### EXERCISE
For this task, output every entry below exactly and omit the pictures.
===== RECORDS SHOWN =====
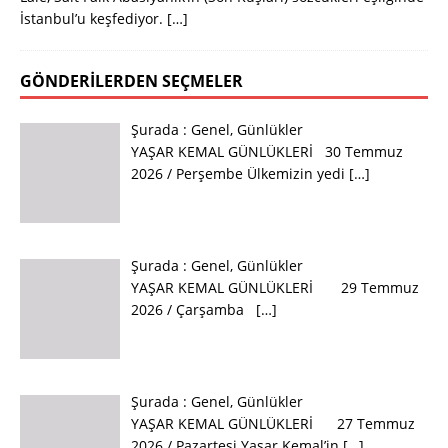
İstanbul’u keşfediyor.
[…]
GÖNDERILERDEN SEÇMELER
Şurada :
Genel
,
Günlükler
YAŞAR KEMAL GÜNLÜKLERİ 30 Temmuz
2026 / Perşembe Ülkemizin yedi
[…]
Şurada :
Genel
,
Günlükler
YAŞAR KEMAL GÜNLÜKLERİ 29 Temmuz
2026 / Çarşamba
[…]
Şurada :
Genel
,
Günlükler
YAŞAR KEMAL GÜNLÜKLERİ 27 Temmuz
2026 / Pazartesi Yaşar Kemal’in
[…]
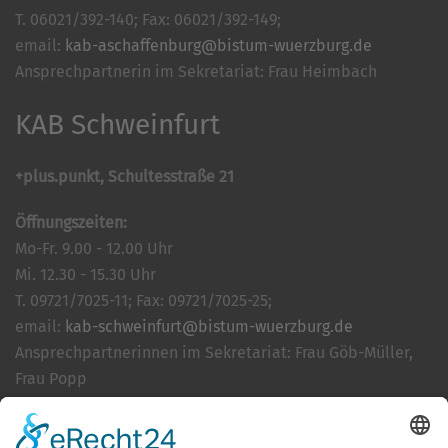
T. 06021/392-140; Fax: 06021/392-149;
email:
kab-aschaffenburg@bistum-wuerzburg.de
Ansprechpartnerin im Sekretariat: Frau Heimbach
KAB Schweinfurt
+plus.punkt, Schultesstraße 21
Öffnungszeiten:
Mo-Fr. 9.00 - 12.00 Uhr
Mi. 12.30 - 15.30 Uhr
T. 09721/7025-11; Fax: 09721/7025-25;
email:
kab-schweinfurt@bistum-wuerzburg.de
Ansprechpartnerinnen im Sekretariat: Frau Göb-Müller,
Frau Popp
=====
### FINISHED EXERCISE
İstanbul’u keşfediyor.
[…]
GÖNDERILERDEN SEÇMELER
Şurada :
Genel
,
Günlükler
YAŞAR KEMAL GÜNLÜKLERİ 30 Temmuz
2026 / Perşembe Ülkemizin yedi
[…]
Şurada :
Genel
,
Günlükler
YAŞAR KEMAL GÜNLÜKLERİ 29 Temmuz
2026 / Çarşamba
[…]
Şurada :
Genel
,
Günlükler
YAŞAR KEMAL GÜNLÜKLERİ 27 Temmuz
2026 / Pazartesi Yaşar Kemal’in
[…]
T. 06021/392-140; Fax: 06021/392-149;
email:
kab-aschaffenburg@bistum-wuerzburg.de
Ansprechpartnerin im Sekretariat: Frau Heimbach
KAB Schweinfurt
+plus.punkt, Schultesstraße 21
Öffnungszeiten:
Mo-Fr. 9.00 - 12.00 Uhr
Mi. 12.30 - 15.30 Uhr
T. 09721/7025-11; Fax: 09721/7025-25;
email:
kab-schweinfurt@bistum-wuerzburg.de
Ansprechpartnerinnen im Sekretariat: Frau Göb-Müller,
Frau Popp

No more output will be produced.